Journey to fix the camel’s back

Today has been a great day. It has been so great that it has made me want to blog and share some of my life experiences over the past few months. Some things I have only shared with some of my closest friends so I’m a little nervous about how this is going to be received. I’m tempted to just write it and not share it on Twitter and Facebook but I will see how I feel when I finish writing.

For those who know me, my life is pretty good. I am close to my family, my friends and I have a lovely husband who means the world to me. I have had some ‘difficult’ times in the past but generally have come through things virtually unscathed. Or so I thought.

About June last year I started to feel differently. It’s really difficult to explain but I began to feel really emotional and life seemed like I was in a fog sometimes. To work colleagues and those who saw my Facebook and Twitter statuses, it may seem like life was normal for me and I became extremely adept at putting on a smiley face in public when in private I couldn’t understand why I felt so numb. Looking back it may well have been a delayed reaction to a number of changes in my life. My grandma had died in January and I also moved jobs. I love my job but think it may have been one change too many at that time. I was close to my grandma, she was my mum’s mum and provided a link to my mum’s memories, having lost my mum in an accident when I was 9. Don’t get me wrong, I had lots of support at the time and I think part of the support unfortunately led to ‘bandaging’ my true feelings.

So in June I started feeling differently and by August (the anniversary of my mum’s death) things were not going too well. I wasn’t speaking to anybody about my feelings and my poor husband didn’t know what to do as his wife turned into someone who could lose their temper at any minute. My saving grace came from two very special friends, one of whom is on Twitter. I honestly don’t know what could have happened if I didn’t have them in my life. From Facetiming to whatsapping random photos to leaving voicemails to sending messages and letters, the fact that they were there helped me. The feelings passed and I felt like life was back to normal. Looking back I should have clearly stepped back before going back into life at full steam ahead.

So in April this year the feelings started to come back. At this stage I became scared because I honestly couldn’t see how I could get past my feelings once August hit (as it has always been a difficult time for me). Work became my saviour in a way as things were busy and kept me focused but unfortunately it meant that outside of work things started to fall to pieces. I didn’t have suicidal feelings but didn’t want to be ‘here’ anymore. When I said that to my husband he didn’t know what to say as he equated that sentence with wanting to die. I definitely did not want to die. I just didn’t want to have the feelings of pain and despair and couldn’t work out a way to get past them. Again my two friends were there for me and I shared some more of my thoughts with other close friends who were all shocked that I had these feelings, obviously I had done a better job than I thought at hiding them! I spent a long time talking to my nan, one of the most inspirational women I have ever met. She was really good at telling me how it was and challenging my viewpoints and perceptions. Then she died in June. For the first month I kept it together through shock but then gradually the feelings started to overwhelm me.
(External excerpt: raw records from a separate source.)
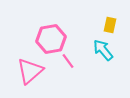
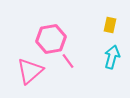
cyan arrow: moved 9 px right, 7 px down; rotated 55 degrees clockwise
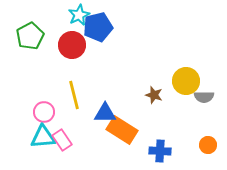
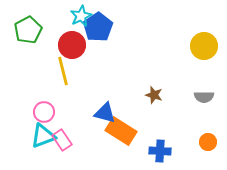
cyan star: moved 2 px right, 1 px down
blue pentagon: rotated 20 degrees counterclockwise
green pentagon: moved 2 px left, 6 px up
yellow circle: moved 18 px right, 35 px up
yellow line: moved 11 px left, 24 px up
blue triangle: rotated 15 degrees clockwise
orange rectangle: moved 1 px left, 1 px down
cyan triangle: moved 1 px up; rotated 16 degrees counterclockwise
orange circle: moved 3 px up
I had previously taken some time off from volunteering as life became more hectic but when my nan died, I had to face the real possibility that I would not be able to return as a volunteer which made my feelings even worse as I felt I was letting people down. I called a counselling service and kept putting the phone down. I made excuses and I was very careful to avoid talking about my nan.
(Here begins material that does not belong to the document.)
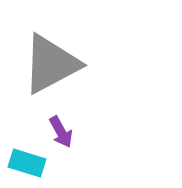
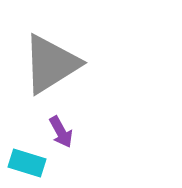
gray triangle: rotated 4 degrees counterclockwise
I had been having a few emails from my volunteer supervisor checking how I was and asking whether I needed anything. I never felt pressure to return, just a sense of someone being concerned about me. I also had some other close friends who kept messaging me about random things to make me smile and gradually I could start to talk about my nan. I started to write things down and most of all I started to talk about my feelings. I’m an incredibly ugly crier but I cried. Lots.

Then one of my best friends visited for the weekend. I have known her since I was 5 and she recently lost her grandma too. We talked. A lot. From 4:30pm when I met her to 1:30am the following day. We laughed, cried, talked and I shared everything. The best thing? She didn’t look shocked at anything I said. She just accepted my feelings and shared her experiences. I then went to see my supervisor today. An hour later and I felt like I had been given my own unique counselling experience. I talked her head off and nearly cried when I said thank you and she said ‘You’re worth it’. I do feel appreciated but now I feel like it’s okay not to be a bionic woman. It’s okay to have scary feelings. It’s okay to take the time to share those feelings. I’m not alone with my feelings and I have lots of support around me. It’s just taken me a few years to reach out and accept that support. I don’t think I can ever thank my friends and family enough for being there. They probably don’t know everything that I have said here but I think it’s important to write this blog for me, to draw a line and move on. My supervisor talked today about a book which talks about the importance of living in the now. I’m living in the now and although I can’t say I won’t have wobbles, my head space is so much tidier now and better.